--- Provided information Enclosed Below ---

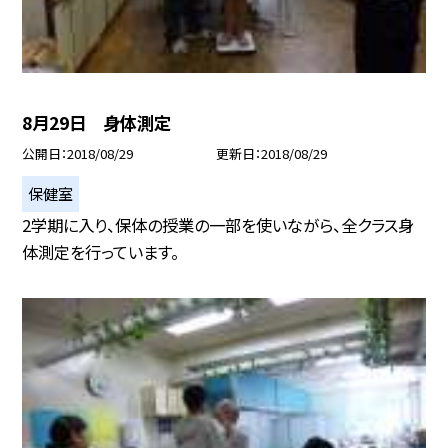
8月29日 身体測定
公開日
2018/08/29
更新日
2018/08/29
保健室
2学期に入り、保体の授業の一部を使いながら、全クラス身
体測定を行っています。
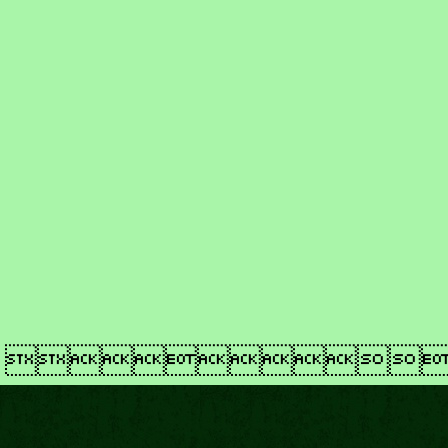

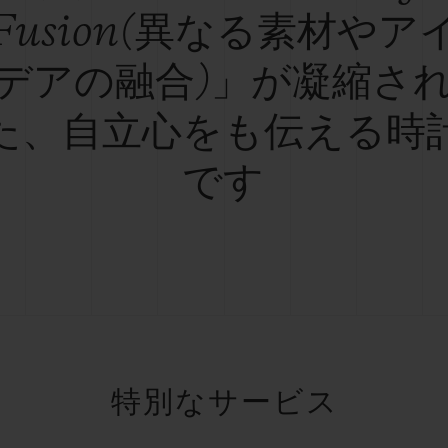
Fusion(異なる素材やア
デアの融合)」が凝縮さ
た、自立心をも伝える時
です
特別なサービス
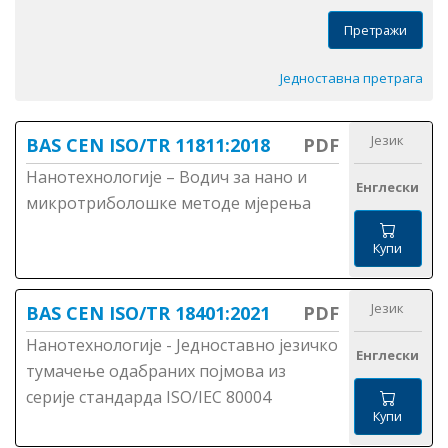
Претражи
Једноставна претрага
Језик
BAS CEN ISO/TR 11811:2018
PDF
Нанотехнологије – Водич за нано и
Енглески
микротриболошке методе мјерења
Купи
Језик
BAS CEN ISO/TR 18401:2021
PDF
Нанотехнологије - Једноставно језичко
Енглески
тумачење одабраних појмова из
серије стандарда ISO/IEC 80004
Купи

--- End of Enclosed Provided information ---

▶ [Work instruction]: Which lines run from the one containing "микротриболошке методе мјерења" to the end of the entries above? Quote exactly those, and only those.

▶ [Result]:
микротриболошке методе мјерења
Купи
Језик
BAS CEN ISO/TR 18401:2021
PDF
Нанотехнологије - Једноставно језичко
Енглески
тумачење одабраних појмова из
серије стандарда ISO/IEC 80004
Купи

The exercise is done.